İlçe merkezindeki bir inşaata asılı bez afişte, “Gelişen ve Büyüyen Büyükorhan’ sloganıyla, tamamlanan ve süren yatırımlar ile hizmetler sıralanmış.
Belediye hizmet binasından futbol sahasına kadar 30 proje.
Afişin altına da şu not düşülmüş:
“Büyükorhan, hükümetimiz ve Bursa Büyükşehir Belediyesi ile daha da büyüyor. Sayın Recep Altepe ve ekibine teşekkür ediyoruz.”
Başkası ne düşünür bilmem ama referandumun parlayan yıldızı dağ ilçeleriydi kanımca.
Dağın sandıklarından adeta tulum çıkardı evet bloğu.
Hele Büyükorhan…
Şu orana bakar mısınız:
Yüzde 78,22.
Yani 10 kişiden sadece 2 kişi hayır demiş Büyükorhan‘da.

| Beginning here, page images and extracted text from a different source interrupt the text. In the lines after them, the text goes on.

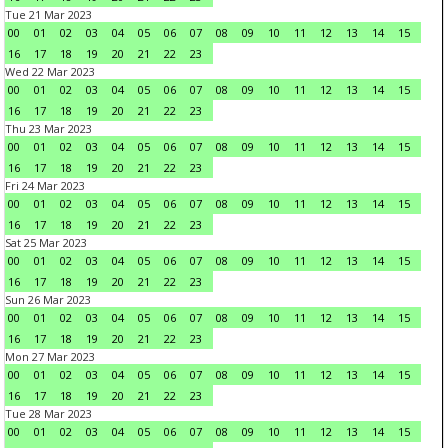
Tue 21 Mar 2023
00
01
02
03
04
05
06
07
08
09
10
11
12
13
14
15
16
17
18
19
20
21
22
23
Wed 22 Mar 2023
00
01
02
03
04
05
06
07
08
09
10
11
12
13
14
15
16
17
18
19
20
21
22
23
Thu 23 Mar 2023
00
01
02
03
04
05
06
07
08
09
10
11
12
13
14
15
16
17
18
19
20
21
22
23
Fri 24 Mar 2023
00
01
02
03
04
05
06
07
08
09
10
11
12
13
14
15
16
17
18
19
20
21
22
23
Sat 25 Mar 2023
00
01
02
03
04
05
06
07
08
09
10
11
12
13
14
15
16
17
18
19
20
21
22
23
Sun 26 Mar 2023
00
01
02
03
04
05
06
07
08
09
10
11
12
13
14
15
16
17
18
19
20
21
22
23
Mon 27 Mar 2023
00
01
02
03
04
05
06
07
08
09
10
11
12
13
14
15
16
17
18
19
20
21
22
23
Tue 28 Mar 2023
00
01
02
03
04
05
06
07
08
09
10
11
12
13
14
15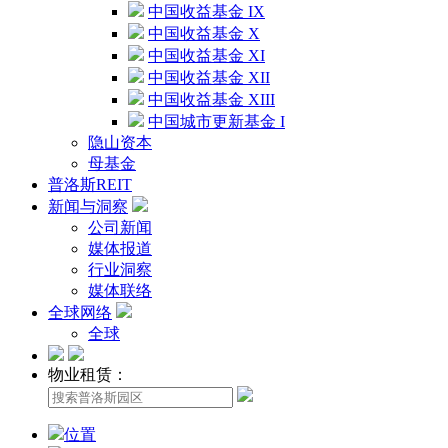
中国收益基金 IX
中国收益基金 X
中国收益基金 XI
中国收益基金 XII
中国收益基金 XIII
中国城市更新基金 I
隐山资本
母基金
普洛斯REIT
新闻与洞察
公司新闻
媒体报道
行业洞察
媒体联络
全球网络
全球
物业租赁：
位置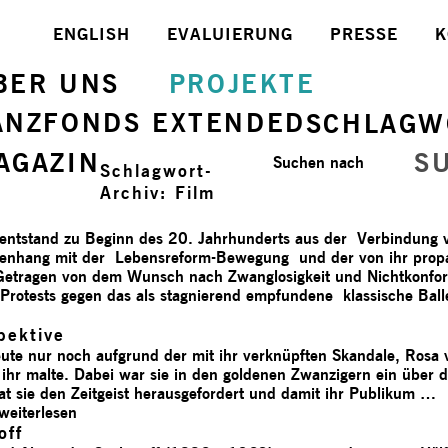
ENGLISH
EVALUIERUNG
PRESSE
K
BER UNS
PROJEKTE
ANZFONDS EXTENDED
SCHLAGW
AGAZIN
S
Suchen nach
Schlagwort-
Archiv:
Film
tstand zu Beginn des 20. Jahrhunderts aus der Verbindung 
enhang mit der Lebensreform-Bewegung und der von ihr propag
 Getragen von dem Wunsch nach Zwanglosigkeit und Nichtkonfor
Protests gegen das als stagnierend empfundene klassische Ball
pektive
eute nur noch aufgrund der mit ihr verknüpften Skandale, Rosa
n ihr malte. Dabei war sie in den goldenen Zwanzigern ein über
at sie den Zeitgeist herausgefordert und damit ihr Publikum …
weiterlesen
off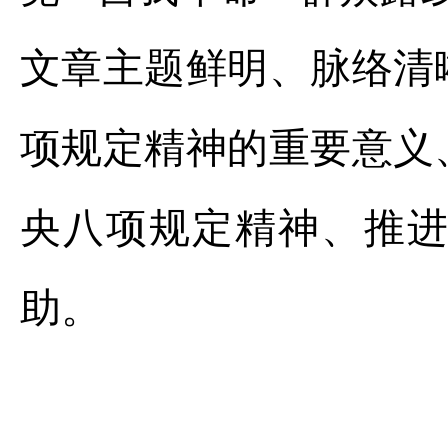
文章主题鲜明、脉络清
项规定精神的重要意义
央八项规定精神、推
助。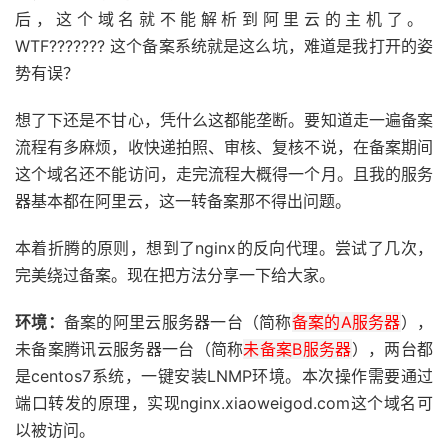
后，这个域名就不能解析到阿里云的主机了。
WTF??????? 这个备案系统就是这么坑，难道是我打开的姿
势有误？
想了下还是不甘心，凭什么这都能垄断。要知道走一遍备案
流程有多麻烦，收快递拍照、审核、复核不说，在备案期间
这个域名还不能访问，走完流程大概得一个月。且我的服务
器基本都在阿里云，这一转备案那不得出问题。
本着折腾的原则，想到了nginx的反向代理。尝试了几次，
完美绕过备案。现在把方法分享一下给大家。
环境：
备案的阿里云服务器一台（简称
备案的A服务器
），
未备案腾讯云服务器一台（简称
未备案B服务器
），两台都
是centos7系统，一键安装LNMP环境。本次操作需要通过
端口转发的原理，实现nginx.xiaoweigod.com这个域名可
以被访问。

Türkiye’de binlerce ilçeden, onlarca ilden daha yüksek bir oy oranını tutturdu başta Büyükorhan olmak üzere dağ ilçeleri.
Öyle ki, Marmara’nın en yüksek evet oyuna sahip ilçesi Akyazı‘daki sandıklardan, yüzde 79,83 oranında evet çıkmış.

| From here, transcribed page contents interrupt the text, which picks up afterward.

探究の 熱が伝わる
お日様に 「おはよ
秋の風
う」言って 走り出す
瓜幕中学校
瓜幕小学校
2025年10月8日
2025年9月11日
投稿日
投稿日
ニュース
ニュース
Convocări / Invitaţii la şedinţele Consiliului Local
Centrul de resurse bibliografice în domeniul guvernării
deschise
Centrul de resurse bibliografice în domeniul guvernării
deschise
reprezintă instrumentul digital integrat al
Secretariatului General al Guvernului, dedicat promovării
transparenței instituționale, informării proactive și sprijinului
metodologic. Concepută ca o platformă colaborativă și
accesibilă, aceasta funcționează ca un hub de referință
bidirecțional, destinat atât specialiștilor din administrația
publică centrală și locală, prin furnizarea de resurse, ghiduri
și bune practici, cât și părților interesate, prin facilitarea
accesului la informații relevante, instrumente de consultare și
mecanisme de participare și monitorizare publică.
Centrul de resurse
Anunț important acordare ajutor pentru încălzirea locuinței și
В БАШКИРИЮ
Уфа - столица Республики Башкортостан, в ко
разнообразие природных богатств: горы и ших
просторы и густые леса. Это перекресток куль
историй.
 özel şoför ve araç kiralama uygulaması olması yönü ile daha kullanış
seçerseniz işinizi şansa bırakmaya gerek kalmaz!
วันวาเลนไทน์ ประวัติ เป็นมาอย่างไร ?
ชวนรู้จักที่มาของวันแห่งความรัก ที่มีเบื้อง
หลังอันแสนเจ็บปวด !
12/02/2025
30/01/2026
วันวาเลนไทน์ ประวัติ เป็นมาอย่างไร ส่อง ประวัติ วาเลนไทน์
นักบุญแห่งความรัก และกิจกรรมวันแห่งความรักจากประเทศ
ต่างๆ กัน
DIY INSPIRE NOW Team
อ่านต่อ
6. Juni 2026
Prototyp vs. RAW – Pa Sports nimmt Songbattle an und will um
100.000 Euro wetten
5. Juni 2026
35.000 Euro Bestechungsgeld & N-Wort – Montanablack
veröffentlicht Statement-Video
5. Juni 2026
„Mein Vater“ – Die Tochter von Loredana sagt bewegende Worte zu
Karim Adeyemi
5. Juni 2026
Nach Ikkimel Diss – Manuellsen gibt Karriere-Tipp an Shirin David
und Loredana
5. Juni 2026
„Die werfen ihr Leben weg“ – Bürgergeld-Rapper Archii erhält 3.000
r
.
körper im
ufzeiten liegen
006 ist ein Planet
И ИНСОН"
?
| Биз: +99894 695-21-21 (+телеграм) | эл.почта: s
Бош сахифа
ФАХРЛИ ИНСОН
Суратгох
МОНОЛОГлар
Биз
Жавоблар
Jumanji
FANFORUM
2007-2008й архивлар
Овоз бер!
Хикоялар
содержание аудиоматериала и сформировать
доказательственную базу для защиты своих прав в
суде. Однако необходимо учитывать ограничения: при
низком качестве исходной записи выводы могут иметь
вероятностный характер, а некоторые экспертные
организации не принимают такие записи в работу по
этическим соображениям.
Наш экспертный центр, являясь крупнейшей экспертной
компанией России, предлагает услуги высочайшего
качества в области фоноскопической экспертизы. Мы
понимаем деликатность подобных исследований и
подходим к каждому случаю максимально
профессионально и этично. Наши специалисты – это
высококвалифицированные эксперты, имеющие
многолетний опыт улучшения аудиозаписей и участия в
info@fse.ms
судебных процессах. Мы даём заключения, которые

Bu sonucun şifrelerini çözmek için, derin bir siyasal bilgiye sahip olmaya gerek yok.
İki anahtar cümleyle açıklanabilir bu sonuç:
Seçmenle yakın diyalog ve yatırım.
Kuşkusuz bir sistem değişikliği anlamına gelen referanduma tipik bir yerel seçim gözüyle bakamayız.
Yani hizmet yağmuru ve seçmene yakın markaj, yerel seçimlerin tipik yöntemidir.

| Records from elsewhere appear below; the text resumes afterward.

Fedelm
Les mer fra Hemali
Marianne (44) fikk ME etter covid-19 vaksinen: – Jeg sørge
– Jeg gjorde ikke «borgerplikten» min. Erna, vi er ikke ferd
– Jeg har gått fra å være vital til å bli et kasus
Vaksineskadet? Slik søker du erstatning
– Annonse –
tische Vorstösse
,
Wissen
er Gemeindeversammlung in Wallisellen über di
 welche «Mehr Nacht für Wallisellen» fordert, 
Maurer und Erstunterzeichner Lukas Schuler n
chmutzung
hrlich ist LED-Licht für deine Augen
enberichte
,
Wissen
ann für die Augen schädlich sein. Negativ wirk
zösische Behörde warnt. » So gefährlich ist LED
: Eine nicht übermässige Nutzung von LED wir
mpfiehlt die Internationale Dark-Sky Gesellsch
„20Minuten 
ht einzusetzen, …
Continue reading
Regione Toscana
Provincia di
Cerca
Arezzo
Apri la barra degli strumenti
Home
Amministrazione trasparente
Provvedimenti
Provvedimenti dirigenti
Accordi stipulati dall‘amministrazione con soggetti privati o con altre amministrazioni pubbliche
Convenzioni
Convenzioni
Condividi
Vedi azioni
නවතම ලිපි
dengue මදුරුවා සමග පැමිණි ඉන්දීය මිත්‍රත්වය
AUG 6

Ancak burası Türkiye ve bizim seçmenin refklesi de bu.
Sandıkta ne oylanırsa oylansın, seçmen için temel kriter ekonomik koşullar oldu bugüne kadar.
Hasılı, dağ ilçeleri, referandum sonuçlarının analizi için dört başı mamur bir laboratuvar.
—————————
AK Parti ve CHP’ye 3’er öneri
AK Parti‘ye:
-Bu ülkenin yarısının yeni sistemi onaylamadığı gerçeğinden hareketle, kendisini öteki hisseden kesimleri kucaklamalı.
-Siyasetin matematik olmadığı gerçeğini önüne koyup, ittifak yapacağı parti ve partileri gözden geçirmeli.
-Geçmiş seçimlerin tümünün aksine mağdur değil düzenin kollayıcısı görüntüsünden hızla uzaklaşıp, öz eleştiri mekanizmasını çalıştırmalı.
CHP’ye:
-Bu ülkenin yarısının yeni sistemi onayladığı gerçeğinden hareketle, evet diyenlere ‘Bidon kafalı’, ‘göbeğini kaşıyan adam’ yaklaşımına girmemeli.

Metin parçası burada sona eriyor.